The editors lived hundreds of miles from one another—in East Texas, the northern Hill Country, the southern Hill Country, and the Rio Grande Valley—so it was impossible for us to meet regularly. Instead, we worked via e-mail and the Internet, reading the writings posted to an editorial Web site by our talented and dedicated assistant, Peggy Moody, without whom this kind of communication would not have been possible. For months, the four of us read, discussed, and considered all the submissions, gradually narrowing the possibilities, until we felt we had chosen the best—some fifty pieces, nearly fifty thousand words (or the equivalent) of prose and poetry. As we worked, we tried to be attentive to the possible organizations that seemed to grow out of what we were reading. When we finished, we saw that the work seemed naturally to arrange itself into eight different sections: the way we live on the land; our journeys through the land; nature in cities; nature at risk; nature that sustains us; our memories of the land; our kinship with the animal world; and what we leave on the land when we are gone.

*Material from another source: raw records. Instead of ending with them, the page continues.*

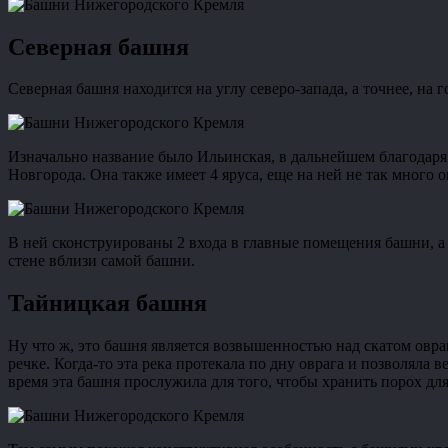
Северная башня
Северная башня находится на углу северо-запада, а точнее, на
Изначально название было Ильинская, в дальнейшем благодаря 
Новгорода. Она также имеет 4 яруса, еще на ней не так много 
В ней сконструированы 2 входа в главные помещения башни, а 
стене вблизи самой башни.
Тайницкая башня
Ну что ж, это башня является возвышенностью над скатом овра
речке. Когда-то эта река протекала по дну оврага и позволяла
время эта башня прослужила для того, чтобы хранить порох дл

Then we tackled the other half of the job: selecting already published work to complement and extend the unpublished pieces that had been sent to us. Gathering up every bibliography we could find, we made lists of authors, books, and journals in which we might discover the sort of women's writing we were looking for: not just "nature writing," but writing through which the writer revealed essential parts of herself, describing the transformations brought about by her experience in the natural world. Eventually, we would choose an additional fifty-some published pieces. We played with these selections via e-mail, sorting through dozens of possible placements and organizations, until we came up with the arrangement in the Table of Contents.
This book has been a long journey, but never a lonely one. As editors, the four of us were separated by distance but as close as our computers. And we were never alone, for our journey has been accompanied by the voices of hundreds of women, singing their lives, singing their stories, singing the land. And then there has been the land itself, described in the hundreds of pieces we have read: the land of wide skies and high mountains and vast deserts and open plains.
Barry Lopez has said that, as a people, contemporary Americans have learned the potentially disastrous trick of ignoring our local geographies. We eat imported food, wear clothing constructed on the other side of the globe, fly across the continent without setting foot on the earth, and light up the night sky as if it were day. Not knowing the land itself—its geology, topography, climate, flora, and fauna—we find it only too easy to romanticize it, exploit its resources, and market it as a backdrop for entertaining adventures.
But when the land becomes known to us through our ability to observe, to taste and smell and touch and hear and feel, it becomes real to us, in all its complexities and contradictions. The women's writings contained in this book reassure us that it is still possible to know the land, deeply and intimately, if we make that our purpose: to experience the land in the same way that we experience our bodies, our minds, our spirits. These stories of transforming encounters with the natural environments of the Southwest suggest that we can still have a profound connection with the earth and that our engagement with it can change our lives. We can still find ourselves at home in the world.